MLA, Himachal Pradesh Legislative Assembly
- Incumbent
- Assumed office 2022

Personal details
- Born: 18 April 1987 (age 38) Hamirpur, Himachal Pradesh
- Party: Bharatiya Janata Party
- Spouse: Swathi Sharma
- Children: 2
- Parent: Ved Parkash Sharma (father);
- Alma mater: Jaypee University of Information Technology

= Ashish Sharma (politician) =

Indian politician

Ashish Sharma (born 18 April 1987) is an Indian politician who is currently serving as a member of the Himachal Pradesh Legislative Assembly from the Hamirpur constituency.

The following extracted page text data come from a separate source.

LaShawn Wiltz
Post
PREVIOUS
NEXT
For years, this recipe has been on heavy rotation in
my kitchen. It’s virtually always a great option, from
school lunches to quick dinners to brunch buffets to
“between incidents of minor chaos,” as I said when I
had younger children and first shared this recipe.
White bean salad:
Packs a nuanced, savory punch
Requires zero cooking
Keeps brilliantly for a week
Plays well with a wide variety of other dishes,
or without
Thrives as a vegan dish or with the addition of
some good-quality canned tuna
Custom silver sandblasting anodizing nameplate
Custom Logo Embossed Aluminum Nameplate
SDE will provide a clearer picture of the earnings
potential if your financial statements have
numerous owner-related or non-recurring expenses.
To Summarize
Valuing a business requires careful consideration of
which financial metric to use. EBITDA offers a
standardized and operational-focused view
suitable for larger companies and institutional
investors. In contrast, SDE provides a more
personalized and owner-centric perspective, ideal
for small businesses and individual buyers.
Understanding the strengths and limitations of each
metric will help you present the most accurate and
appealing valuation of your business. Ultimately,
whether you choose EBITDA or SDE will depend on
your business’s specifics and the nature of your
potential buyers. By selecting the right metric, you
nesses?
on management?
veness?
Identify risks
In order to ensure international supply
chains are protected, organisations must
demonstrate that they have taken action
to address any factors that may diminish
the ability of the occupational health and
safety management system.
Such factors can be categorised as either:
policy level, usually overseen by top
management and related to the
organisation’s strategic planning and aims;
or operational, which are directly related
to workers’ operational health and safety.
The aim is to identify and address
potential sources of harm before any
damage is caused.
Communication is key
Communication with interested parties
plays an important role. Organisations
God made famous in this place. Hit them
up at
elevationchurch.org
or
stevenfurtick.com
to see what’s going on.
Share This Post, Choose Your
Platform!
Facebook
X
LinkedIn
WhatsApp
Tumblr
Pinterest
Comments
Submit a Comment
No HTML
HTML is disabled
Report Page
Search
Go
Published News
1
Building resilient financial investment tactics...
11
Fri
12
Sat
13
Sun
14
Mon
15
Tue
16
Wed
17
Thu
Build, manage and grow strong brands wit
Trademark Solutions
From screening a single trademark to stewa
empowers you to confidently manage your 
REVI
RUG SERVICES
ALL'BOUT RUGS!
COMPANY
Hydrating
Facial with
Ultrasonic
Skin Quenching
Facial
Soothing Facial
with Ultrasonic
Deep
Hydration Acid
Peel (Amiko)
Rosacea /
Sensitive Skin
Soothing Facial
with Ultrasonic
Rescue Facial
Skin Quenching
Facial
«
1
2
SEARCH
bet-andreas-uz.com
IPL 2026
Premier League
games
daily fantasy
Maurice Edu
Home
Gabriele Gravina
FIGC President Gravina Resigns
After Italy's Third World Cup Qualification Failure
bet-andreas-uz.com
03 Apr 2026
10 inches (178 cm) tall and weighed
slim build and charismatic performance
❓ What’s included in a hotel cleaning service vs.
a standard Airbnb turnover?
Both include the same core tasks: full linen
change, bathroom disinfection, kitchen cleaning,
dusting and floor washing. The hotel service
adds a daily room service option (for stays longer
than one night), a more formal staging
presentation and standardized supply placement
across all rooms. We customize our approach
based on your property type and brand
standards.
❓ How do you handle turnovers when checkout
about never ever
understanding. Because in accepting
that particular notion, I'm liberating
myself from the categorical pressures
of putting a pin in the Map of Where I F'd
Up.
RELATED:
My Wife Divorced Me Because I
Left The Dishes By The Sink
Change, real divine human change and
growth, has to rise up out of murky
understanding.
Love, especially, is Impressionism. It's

==Early life and education==
Ashish Sharma was born on April 18, 1987, in Hamirpur, to Aruna Sharma and Ved Parkash Sharma.
After Completing his initial education in Hamirpur, he completed his graduation in Electronics and Communication Engineering from Jaypee University of Information Technology.

==Politics==
Ashish Sharma entered politics in 2020 and won the 2022 Himachal Pradesh Assembly election as an independent politician.

Ashish Sharma who had voted in favour of the BJP candidate in the 2024 Rajya Sabha elections resigned as member of the Himachal Pradesh legislative assembly on 22 March 2024 and later joined in Bharatiya Janata Party in the presence of Himachal Pradesh BJP president Rajiv Bindal and Union Minister Anurag Thakur. He won the by elections from Hamirpur Assembly constituency as a member of the Bharatiya Janata Party.